La declaración más reciente del mandatario republicano llegó el martes a través de su red Truth Social, donde compartió un mapa de Venezuela cubierto con la bandera de Estados Unidos y acompañado únicamente por la frase “Estado 51”.
A diferencia de episodios anteriores, cuando el chavismo respondía con manifestaciones masivas y discursos antiestadounidenses, el Ejecutivo venezolano optó esta vez por el silencio y la prudencia.
Rodríguez se limitó el lunes a declarar ante periodistas que Venezuela “seguirá defendiendo su integridad, soberanía e independencia”, aunque evitó utilizar el tono confrontacional que caracterizó durante años al movimiento chavista frente a Washington.

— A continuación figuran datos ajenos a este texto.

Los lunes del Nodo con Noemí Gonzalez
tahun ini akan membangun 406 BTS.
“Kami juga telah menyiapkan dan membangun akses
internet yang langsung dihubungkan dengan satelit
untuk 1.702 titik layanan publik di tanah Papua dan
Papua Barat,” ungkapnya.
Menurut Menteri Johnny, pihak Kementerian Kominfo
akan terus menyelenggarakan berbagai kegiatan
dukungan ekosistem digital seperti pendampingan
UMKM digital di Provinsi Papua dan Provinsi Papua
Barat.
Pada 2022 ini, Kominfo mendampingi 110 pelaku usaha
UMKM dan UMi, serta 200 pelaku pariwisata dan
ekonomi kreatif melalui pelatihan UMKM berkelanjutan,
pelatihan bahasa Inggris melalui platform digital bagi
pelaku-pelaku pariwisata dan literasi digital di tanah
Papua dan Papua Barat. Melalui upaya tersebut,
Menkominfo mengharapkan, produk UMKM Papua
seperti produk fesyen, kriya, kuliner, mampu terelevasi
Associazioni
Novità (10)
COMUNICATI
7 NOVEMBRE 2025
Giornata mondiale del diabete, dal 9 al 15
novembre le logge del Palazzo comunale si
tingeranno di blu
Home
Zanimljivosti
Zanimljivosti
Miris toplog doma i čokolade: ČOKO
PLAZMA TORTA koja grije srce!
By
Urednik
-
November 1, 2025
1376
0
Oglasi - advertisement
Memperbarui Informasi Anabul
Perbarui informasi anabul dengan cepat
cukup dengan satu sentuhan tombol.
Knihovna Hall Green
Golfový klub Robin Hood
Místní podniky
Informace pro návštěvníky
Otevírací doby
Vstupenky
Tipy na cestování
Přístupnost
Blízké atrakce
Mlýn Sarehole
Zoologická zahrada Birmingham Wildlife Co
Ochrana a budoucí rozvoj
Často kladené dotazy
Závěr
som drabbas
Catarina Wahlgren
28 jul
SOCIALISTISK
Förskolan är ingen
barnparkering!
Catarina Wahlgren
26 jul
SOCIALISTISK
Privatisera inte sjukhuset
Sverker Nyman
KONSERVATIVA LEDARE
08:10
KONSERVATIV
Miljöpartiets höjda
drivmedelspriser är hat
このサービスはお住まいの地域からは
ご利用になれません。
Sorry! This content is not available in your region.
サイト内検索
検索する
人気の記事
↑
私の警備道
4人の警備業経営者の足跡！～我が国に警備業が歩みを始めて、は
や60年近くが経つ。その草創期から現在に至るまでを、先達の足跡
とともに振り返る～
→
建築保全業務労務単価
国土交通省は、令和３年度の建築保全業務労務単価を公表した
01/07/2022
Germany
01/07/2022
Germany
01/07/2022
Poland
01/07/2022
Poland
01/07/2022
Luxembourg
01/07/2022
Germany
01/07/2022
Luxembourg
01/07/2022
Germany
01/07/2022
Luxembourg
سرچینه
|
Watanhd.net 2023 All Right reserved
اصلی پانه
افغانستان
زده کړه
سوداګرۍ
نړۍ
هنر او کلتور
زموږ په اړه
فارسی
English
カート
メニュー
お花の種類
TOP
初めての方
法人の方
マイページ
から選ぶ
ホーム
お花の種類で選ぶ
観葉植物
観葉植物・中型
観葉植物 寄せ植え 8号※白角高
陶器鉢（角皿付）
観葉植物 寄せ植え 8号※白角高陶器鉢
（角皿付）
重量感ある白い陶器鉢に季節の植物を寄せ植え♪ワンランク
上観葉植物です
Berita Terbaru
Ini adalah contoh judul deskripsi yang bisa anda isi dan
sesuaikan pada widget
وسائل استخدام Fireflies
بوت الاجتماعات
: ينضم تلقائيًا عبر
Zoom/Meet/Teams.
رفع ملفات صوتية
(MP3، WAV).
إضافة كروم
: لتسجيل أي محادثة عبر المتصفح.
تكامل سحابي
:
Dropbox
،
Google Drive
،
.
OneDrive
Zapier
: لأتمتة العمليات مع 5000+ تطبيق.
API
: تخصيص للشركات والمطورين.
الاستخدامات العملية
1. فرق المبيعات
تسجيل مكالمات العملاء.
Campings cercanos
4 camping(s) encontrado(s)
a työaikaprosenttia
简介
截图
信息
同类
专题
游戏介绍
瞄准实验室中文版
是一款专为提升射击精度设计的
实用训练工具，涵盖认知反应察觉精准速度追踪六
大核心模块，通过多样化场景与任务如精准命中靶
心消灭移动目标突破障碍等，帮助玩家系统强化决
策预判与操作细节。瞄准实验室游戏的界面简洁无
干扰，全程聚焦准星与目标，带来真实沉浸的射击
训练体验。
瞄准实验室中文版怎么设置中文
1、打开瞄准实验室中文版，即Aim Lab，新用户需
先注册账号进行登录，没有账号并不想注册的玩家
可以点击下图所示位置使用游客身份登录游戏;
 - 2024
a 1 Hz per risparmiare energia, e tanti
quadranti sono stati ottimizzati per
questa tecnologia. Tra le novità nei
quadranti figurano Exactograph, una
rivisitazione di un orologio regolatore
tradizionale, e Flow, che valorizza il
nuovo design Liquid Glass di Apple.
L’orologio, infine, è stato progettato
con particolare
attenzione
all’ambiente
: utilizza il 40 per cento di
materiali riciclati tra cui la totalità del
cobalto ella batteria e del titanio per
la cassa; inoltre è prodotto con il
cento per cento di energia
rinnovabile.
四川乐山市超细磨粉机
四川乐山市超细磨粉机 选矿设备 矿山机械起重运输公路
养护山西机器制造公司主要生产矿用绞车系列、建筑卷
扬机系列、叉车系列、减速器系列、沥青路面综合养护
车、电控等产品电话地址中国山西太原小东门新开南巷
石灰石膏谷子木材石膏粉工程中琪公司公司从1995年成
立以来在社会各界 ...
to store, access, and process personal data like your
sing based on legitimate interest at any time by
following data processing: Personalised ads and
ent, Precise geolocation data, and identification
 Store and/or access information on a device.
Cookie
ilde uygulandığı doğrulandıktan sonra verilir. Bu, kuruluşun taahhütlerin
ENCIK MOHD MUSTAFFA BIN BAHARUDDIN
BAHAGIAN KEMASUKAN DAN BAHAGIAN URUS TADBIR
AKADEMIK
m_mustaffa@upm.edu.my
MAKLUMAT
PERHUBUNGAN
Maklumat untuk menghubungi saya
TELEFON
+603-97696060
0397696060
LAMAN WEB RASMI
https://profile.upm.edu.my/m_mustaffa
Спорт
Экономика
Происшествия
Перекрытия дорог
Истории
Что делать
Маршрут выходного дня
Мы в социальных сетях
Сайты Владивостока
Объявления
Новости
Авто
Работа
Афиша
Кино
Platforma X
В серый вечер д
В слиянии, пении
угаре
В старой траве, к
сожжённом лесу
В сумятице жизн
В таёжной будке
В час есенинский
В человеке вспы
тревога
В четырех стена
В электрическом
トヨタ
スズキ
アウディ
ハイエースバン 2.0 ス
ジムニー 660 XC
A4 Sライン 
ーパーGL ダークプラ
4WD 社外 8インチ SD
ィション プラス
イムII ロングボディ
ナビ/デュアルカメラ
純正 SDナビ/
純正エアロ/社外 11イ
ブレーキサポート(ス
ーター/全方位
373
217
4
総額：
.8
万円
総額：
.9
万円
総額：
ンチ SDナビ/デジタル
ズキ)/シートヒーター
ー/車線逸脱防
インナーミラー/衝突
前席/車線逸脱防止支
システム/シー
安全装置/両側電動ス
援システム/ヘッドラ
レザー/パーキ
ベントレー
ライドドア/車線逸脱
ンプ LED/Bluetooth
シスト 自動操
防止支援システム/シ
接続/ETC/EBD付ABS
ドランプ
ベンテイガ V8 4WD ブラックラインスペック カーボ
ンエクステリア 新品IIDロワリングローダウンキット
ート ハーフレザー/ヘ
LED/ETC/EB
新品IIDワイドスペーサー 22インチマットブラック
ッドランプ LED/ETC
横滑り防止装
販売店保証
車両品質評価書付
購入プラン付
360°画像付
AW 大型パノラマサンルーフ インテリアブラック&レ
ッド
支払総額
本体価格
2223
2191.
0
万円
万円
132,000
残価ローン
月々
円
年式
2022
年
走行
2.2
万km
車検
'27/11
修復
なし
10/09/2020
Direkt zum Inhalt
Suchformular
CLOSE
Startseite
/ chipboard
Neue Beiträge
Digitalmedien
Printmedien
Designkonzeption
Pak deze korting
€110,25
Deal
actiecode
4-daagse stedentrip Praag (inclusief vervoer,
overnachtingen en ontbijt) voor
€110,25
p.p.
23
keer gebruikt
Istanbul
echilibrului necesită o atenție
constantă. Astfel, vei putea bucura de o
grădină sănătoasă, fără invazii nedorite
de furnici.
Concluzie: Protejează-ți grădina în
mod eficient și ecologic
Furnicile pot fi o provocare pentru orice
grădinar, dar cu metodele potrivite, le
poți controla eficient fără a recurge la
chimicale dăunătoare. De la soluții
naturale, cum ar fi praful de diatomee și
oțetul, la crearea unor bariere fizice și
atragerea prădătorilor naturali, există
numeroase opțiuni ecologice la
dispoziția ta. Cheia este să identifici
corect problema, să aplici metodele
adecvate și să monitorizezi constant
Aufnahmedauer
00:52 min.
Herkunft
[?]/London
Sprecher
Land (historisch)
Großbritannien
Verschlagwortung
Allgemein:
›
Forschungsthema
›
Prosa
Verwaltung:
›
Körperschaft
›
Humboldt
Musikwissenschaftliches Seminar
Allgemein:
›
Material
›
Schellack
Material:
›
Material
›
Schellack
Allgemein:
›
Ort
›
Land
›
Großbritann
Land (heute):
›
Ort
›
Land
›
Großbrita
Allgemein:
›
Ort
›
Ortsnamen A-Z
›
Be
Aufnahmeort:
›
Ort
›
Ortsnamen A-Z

“Venezuela no es una colonia, sino un país libre”, afirmó la mandataria interina, luego de que Trump asegurara que estaba “considerando seriamente” incorporar al país sudamericano como parte de Estados Unidos.
Analistas consideran que la cautela del gobierno venezolano refleja el delicado equilibrio político y económico que enfrenta Caracas tras el operativo militar estadounidense realizado en enero, que culminó con la captura del entonces presidente Nicolás Maduro.
Desde entonces, la administración Trump ha impulsado un plan de estabilización y transición política en Venezuela y ha comenzado a trabajar directamente con Rodríguez, apartándose del respaldo tradicional a sectores opositores.
El investigador Christopher Sabatini, del centro de estudios Chatham House, afirmó que el chavismo prioriza actualmente la supervivencia política y económica antes que el enfrentamiento ideológico con Washington.
“Es mejor que se muerdan la lengua y no ofendan a Estados Unidos ahora mismo”, señaló el analista.
En los últimos meses, Rodríguez ha encabezado negociaciones con la Casa Blanca para reactivar la economía venezolana, abrir el sector petrolero a inversiones extranjeras y reducir parcialmente las sanciones internacionales.
Washington incluso levantó algunas restricciones personales contra la dirigente venezolana y comenzó a reconocerla oficialmente como la autoridad legítima del país.
Mientras tanto, Maduro y su esposa, Cilia Flores, permanecen detenidos en Nueva York enfrentando cargos por narcotráfico tras ser capturados el pasado 3 de enero.
En Caracas, la reacción ciudadana ha sido dividida. Algunos venezolanos consideran que la respuesta moderada del gobierno representa una cesión frente a Trump, mientras otros creen que Rodríguez intenta evitar un nuevo choque directo con Washington en medio de la grave crisis económica que atraviesa el país.
“Nos estamos doblando estratégicamente, pero no nos vamos a quebrar”, expresó Jorge Navas, dirigente de colectivos chavistas en Caracas, quien calificó las declaraciones de Trump como “actos irresponsables de provocación”.
Las protestas antiestadounidenses que marcaron los primeros días posteriores a la captura de Maduro desaparecieron casi por completo, en contraste con las movilizaciones donde simpatizantes oficialistas quemaban banderas estadounidenses y coreaban consignas contra Washington.
La nueva postura del chavismo evidencia el profundo cambio político que atraviesa Venezuela tras la salida de Maduro y el acercamiento entre Caracas y la administración Trump.